Uno studio condotto da Tofwerk e Università di Padova su 2.969 tappi in sughero ha rilevato che il 5,4% presentava una concentrazione di TCA pari o superiore a 0,5 ng/L, soglia critica per gli spumanti, e il 2,2% superava 1 ng/L, livello in grado di compromettere anche i vini fermi.

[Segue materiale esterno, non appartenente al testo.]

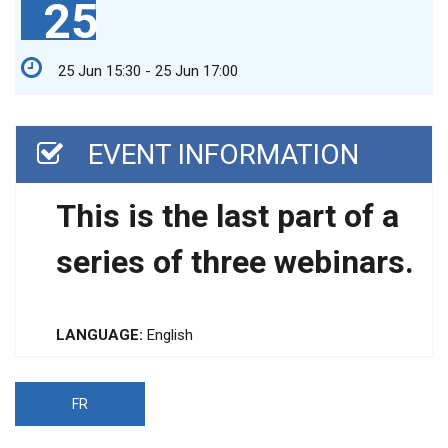
25
25 Jun 15:30 - 25 Jun 17:00
EVENT INFORMATION
This is the last part of a
series of three webinars.
LANGUAGE:
English
FR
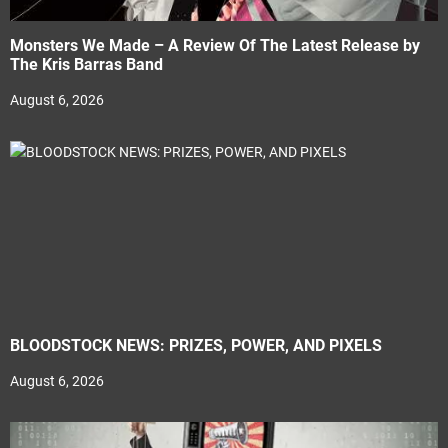
Monsters We Made – A Review Of The Latest Release by
The Kris Barras Band
August 6, 2026
BLOODSTOCK NEWS: PRIZES, POWER, AND PIXELS
August 6, 2026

Sempre secondo la ricerca, i vini più vulnerabili risultano essere gli spumanti, con soglia di percezione intorno a 0,5 ng/L, e i vini No-Low, ossia a bassa o nulla gradazione alcolica, dove la soglia può scendere fino a 0,03 ng/L. In queste categorie anche minime tracce compromettono l’identità aromatica, mascherando i profumi originali.

“In un vino No-Low o in uno spumante, anche la minima alterazione aromatica è immediatamente percepibile” ha spiegato Romain Thomas, product manager di Vinventions, aggiungendo che “è fondamentale che la scelta del tappo tenga conto di queste caratteristiche spesso sottovalutate”. In una nota, Vinventions, produttore di chiusure per il vino, sottolinea che Nomacorc è l’unica gamma di chiusure di tipo tappo raso completamente priva di TCA. Composta da materiali che escludono il sughero, “offre stabilità aromatica, neutralità sensoriale e protezione nel tempo”.